Extremist’ groups such as Muslim Engagement and Development (MEND) objected, and a group of local councillors published an open letter on the Islamist-sympathising website 5Pillars.

The school’s chair of governors, Arif Qawi, this Friday announced he was stepping down following the backlash, telling colleagues in an email reported by the Guardian:

“I wish the school continued success and am truly sorry that my actions have caused any harm to the reputation of the fantastic school.”

The school’s website posted a note on Friday described as a uniform policy update, reading:

“Having spoken to our school community we now have a deeper understanding of the matter and have decided to reverse our position with immediate effect.”

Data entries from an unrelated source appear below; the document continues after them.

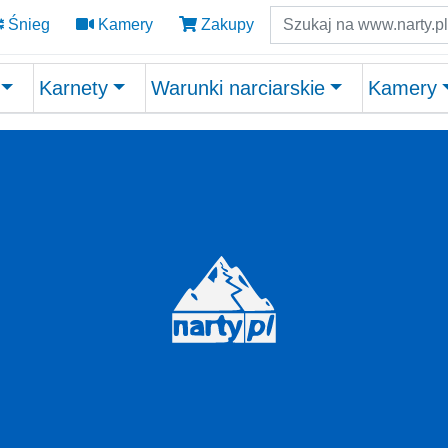
Szukaj
Śnieg
Kamery
Zakupy
Karnety
Warunki narciarskie
Kamery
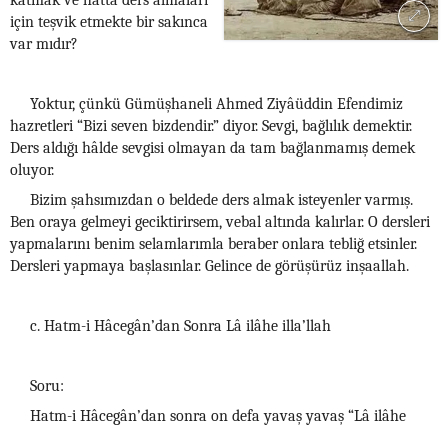
katmak ve hatta ders almaları
için teşvik etmekte bir sakınca
var mıdır?
Yoktur, çünkü Gümüşhaneli Ahmed Ziyâüddin Efendimiz
hazretleri “Bizi seven bizdendir.” diyor. Sevgi, bağlılık demektir.
Ders aldığı hâlde sevgisi olmayan da tam bağlanmamış demek
oluyor.
Bizim şahsımızdan o beldede ders almak isteyenler varmış.
Ben oraya gelmeyi geciktirirsem, vebal altında kalırlar. O dersleri
yapmalarını benim selamlarımla beraber onlara tebliğ etsinler.
Dersleri yapmaya başlasınlar. Gelince de görüşürüz inşaallah.
c. Hatm-i Hâcegân’dan Sonra Lâ ilâhe illa’llah
Soru:
Hatm-i Hâcegân’dan sonra on defa yavaş yavaş “Lâ ilâhe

The note was later amended to read: “The school has taken the decision to make the changes to this policy with immediate effect and this follows on from conversations with our school community.

“We will work with our school community to continue to review this policy going forward in the best interests of our children.”

Amina Lone, an activist who has lobbied the government to ban hijabs in schools for very young girls, slammed the school’s capitulation on Twitter.

Miqdaad Versi, Assistant Secretary General of the Islamist-linked Muslim Council of Britain, said his organisation welcomed Mr. Qawi’s resignation because of his allegedly “appalling” statements about Islamic veiling.

“This decision on religious symbols did not appear to target adherents of other faiths and appears to have been made without consulting the parents or community,” Mr. Versi told the Guardian.

“Yet serious questions remain unanswered as to the school leadership’s attitude towards Muslims, which are potentially discriminatory.

“It is deeply disappointing that a primary school with such a reputation has acted in this way. We hope that future decisions are made carefully and with full consultation with local communities.”